|Home | About | Journals | Submit | Contact Us | Français|
Non-invasive brain stimulation such as transcranial direct current stimulation (tDCS) has been successfully used to induce polarity-specific excitability changes in the brain. However, it is still unknown if anodal tDCS (tDCSanodal) applied to the primary somatosensory cortex (S1) can lead to behavioral changes in performance of tactile discriminative tasks.
Using an accurate tactile discrimination task (grating orientation task: GOT) we tested the hypothesis that application of 1 mA of tDCSanodal (current density at the electrodes of 0.04 mA/cm2) over the left S1 can lead to an improved tactile spatial acuity in the contralateral index-finger (IF).
Performance in the GOT task with the contralateral IF but not with the ipsilateral IF was enhanced for about 40 min after a 20 min application of tDCSanodal in the absence of changes with sham stimulation.
These results provide the first evidence that tDCSanodal over S1 improves performance in a complex somatosensory task beyond the period of stimulation.
The ability to induce performance improvement in the somatosensory domain with tDCS applied over S1 could be used to promote functional recovery in patients with diminished tactile perception.

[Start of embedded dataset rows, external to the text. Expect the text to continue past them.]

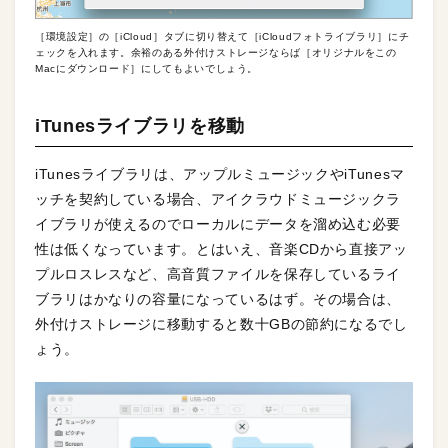
［環境設定］の［iCloud］タブに切り替えて［iCloudフォトライブラリ］にチ
ェックを入れます。余裕のある外付けストレージならば［オリジナルをこの
Macにダウンロード］にしてもよいでしょう。
iTunesライブラリを移動
iTunesライブラリは、アップルミュージックやiTunesマ
ッチを契約している場合、アイクラウドミュージックラ
イブラリが使えるのでローカルにデータを溜め込む必要
性は低くなっています。とはいえ、音楽CDから直接アッ
プルロスレスなど、高音質ファイルを保存しているライ
ブラリはかなりの容量になっているはず。その場合は、
外付けストレージに移動すると数十GBの節約になるでし
ょう。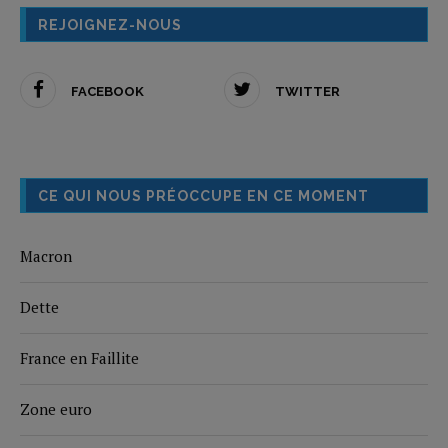
REJOIGNEZ-NOUS
FACEBOOK
TWITTER
CE QUI NOUS PRÉOCCUPE EN CE MOMENT
Macron
Dette
France en Faillite
Zone euro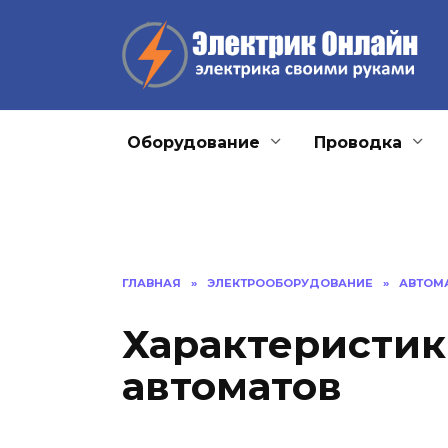
Перейти
к
содержанию
Оборудование
Проводка
ГЛАВНАЯ
»
ЭЛЕКТРООБОРУДОВАНИЕ
»
АВТОМ
Характеристик
автоматов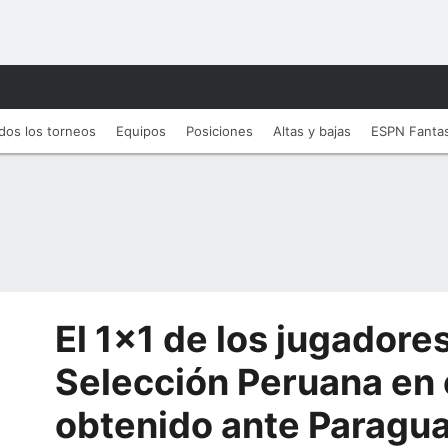
dos los torneos
Equipos
Posiciones
Altas y bajas
ESPN Fanta
El 1x1 de los jugadores
Selección Peruana en 
obtenido ante Paragu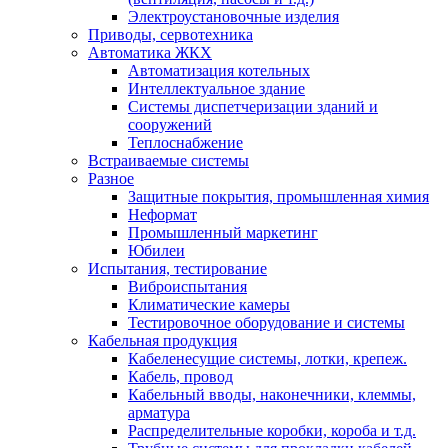
Электроустановочные изделия
Приводы, сервотехника
Автоматика ЖКХ
Автоматизация котельных
Интеллектуальное здание
Системы диспетчеризации зданий и
сооружений
Теплоснабжение
Встраиваемые системы
Разное
Защитные покрытия, промышленная химия
Неформат
Промышленный маркетинг
Юбилеи
Испытания, тестирование
Виброиспытания
Климатические камеры
Тестировочное оборудование и системы
Кабельная продукция
Кабеленесущие системы, лотки, крепеж.
Кабель, провод
Кабельный вводы, наконечники, клеммы,
арматура
Распределительные коробки, короба и т.д.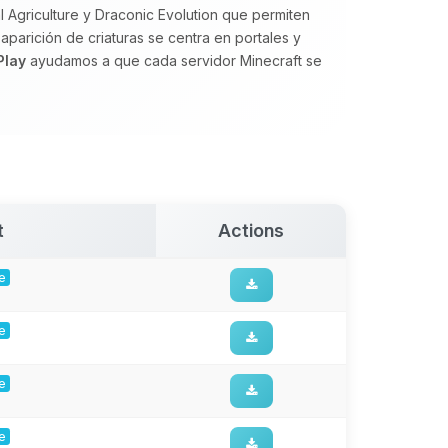
 Agriculture y Draconic Evolution que permiten
aparición de criaturas se centra en portales y
Play
ayudamos a que cada servidor Minecraft se
t
Actions
ge
ge
ge
ge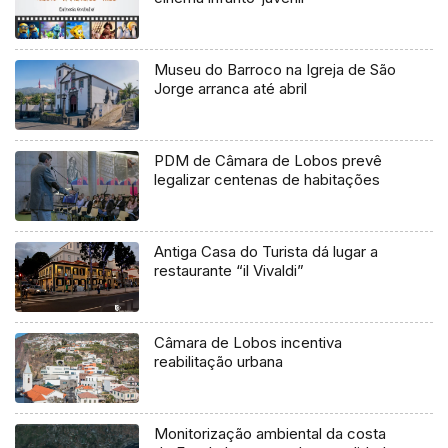
Museu do Barroco na Igreja de São
Jorge arranca até abril
PDM de Câmara de Lobos prevê
legalizar centenas de habitações
Antiga Casa do Turista dá lugar a
restaurante “il Vivaldi”
Câmara de Lobos incentiva
reabilitação urbana
Monitorização ambiental da costa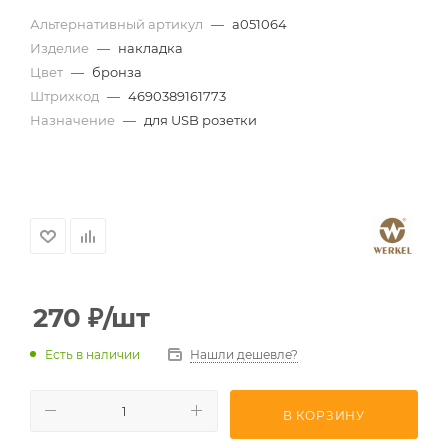
Альтернативный артикул
—
a051064
Изделие
—
накладка
Цвет
—
бронза
Штрихкод
—
4690389161773
Назначение
—
для USB розетки
270
₽
/шт
Есть в наличии
Нашли дешевле?
В КОРЗИНУ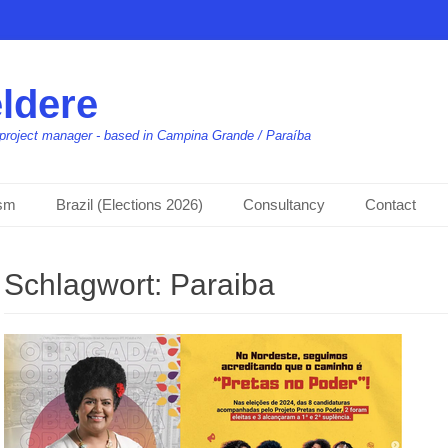
ldere
t, project manager - based in Campina Grande / Paraíba
ism
Brazil (Elections 2026)
Consultancy
Contact
Schlagwort:
Paraiba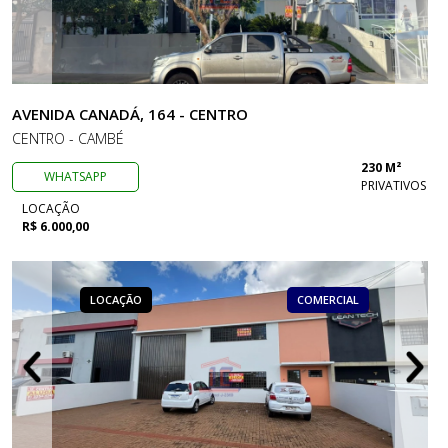
AVENIDA CANADÁ, 164 - CENTRO
CENTRO - CAMBÉ
230 M²
WHATSAPP
PRIVATIVOS
LOCAÇÃO
R$ 6.000,00
LOCAÇÃO
COMERCIAL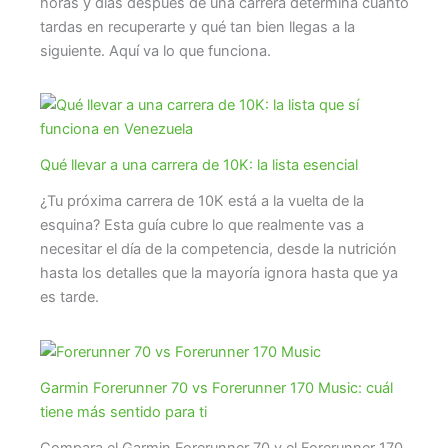
horas y días después de una carrera determina cuánto
tardas en recuperarte y qué tan bien llegas a la
siguiente. Aquí va lo que funciona.
Qué llevar a una carrera de 10K: la lista esencial
¿Tu próxima carrera de 10K está a la vuelta de la
esquina? Esta guía cubre lo que realmente vas a
necesitar el día de la competencia, desde la nutrición
hasta los detalles que la mayoría ignora hasta que ya
es tarde.
Garmin Forerunner 70 vs Forerunner 170 Music: cuál
tiene más sentido para ti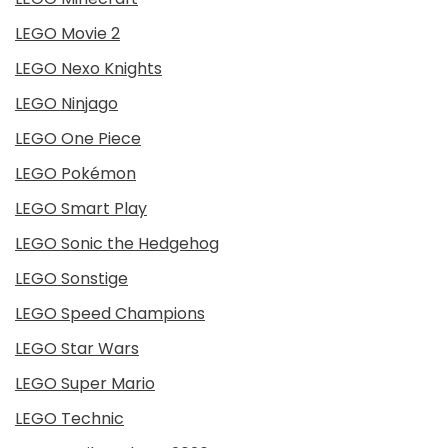
LEGO Movie 2
LEGO Nexo Knights
LEGO Ninjago
LEGO One Piece
LEGO Pokémon
LEGO Smart Play
LEGO Sonic the Hedgehog
LEGO Sonstige
LEGO Speed Champions
LEGO Star Wars
LEGO Super Mario
LEGO Technic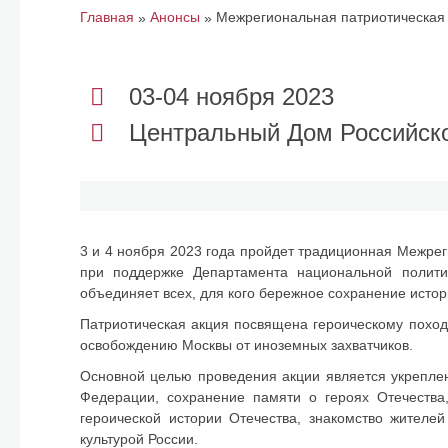
Главная
Анонсы
Межрегиональная патриотическая 
»
»
03-04 ноября 2023
Центральный Дом Российско
3 и 4 ноября 2023 года пройдет традиционная Межре
при поддержке Департамента национальной полити
объединяет всех, для кого бережное сохранение истори
Патриотическая акция посвящена героическому поход
освобождению Москвы от иноземных захватчиков.
Основной целью проведения акции является укреплен
Федерации, сохранение памяти о героях Отечества
героической истории Отечества, знакомство жителей
культурой России.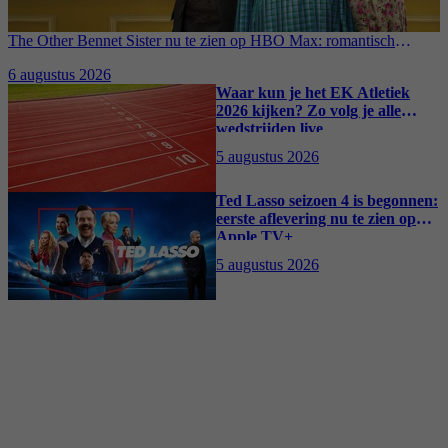
The Other Bennet Sister nu te zien op HBO Max: romantisch
kostuumdrama krijgt lovende recensies
6 augustus 2026
Waar kun je het EK Atletiek
2026 kijken? Zo volg je alle
wedstrijden live
5 augustus 2026
Ted Lasso seizoen 4 is begonnen:
eerste aflevering nu te zien op
Apple TV+
5 augustus 2026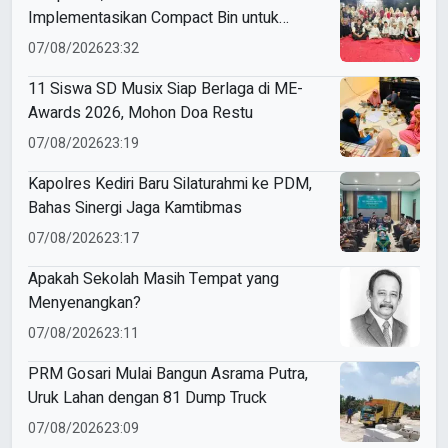
Implementasikan Compact Bin untuk
Sampah Anorganik di Ketabang
07/08/2026
23:32
11 Siswa SD Musix Siap Berlaga di ME-
Awards 2026, Mohon Doa Restu
07/08/2026
23:19
Kapolres Kediri Baru Silaturahmi ke PDM,
Bahas Sinergi Jaga Kamtibmas
07/08/2026
23:17
Apakah Sekolah Masih Tempat yang
Menyenangkan?
07/08/2026
23:11
PRM Gosari Mulai Bangun Asrama Putra,
Uruk Lahan dengan 81 Dump Truck
07/08/2026
23:09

Somatosensory input is crucial for skillful motor control and for learning new motor skills (Johansson and Westling, 1984; Pause et al., 1989; Hermsdorfer et al., 2004). In animal experiments, surgically abolished sensation in one of the forelimbs in monkeys leads to a decrease of voluntary motor activity (Taub, 1977). More recently, the same phenomenon has been studied in detail in human subjects. For example, a reduction of somatosensory input by local anesthesia impairs motor control in normal volunteers (Monzee et al., 2003; Duque et al., 2005). Conversely, it has been shown that increased somatosensory input by means of peripheral nerve stimulation modulates cortico-motor excitability in healthy volunteers and enhances transiently motor function in chronic stroke patients (Ridding et al., 2000; Kaelin-Lang et al., 2002; Conforto et al., 2007). Additionally, previous studies demonstrated that it is possible to modulate somatosensory (Tegenthoff et al., 2005; Dieckhofer et al., 2006; Pleger et al., 2006) and motor (Hummel et al., 2005) function by noninvasive brain stimulation. These techniques might therefore play an adjuvant role in rehabilitative treatments of neurological and psychiatric disorders (for review see (Kobayashi and Pascual-Leone, 2003; Ward and Cohen, 2004; Cooke and Bliss, 2006)).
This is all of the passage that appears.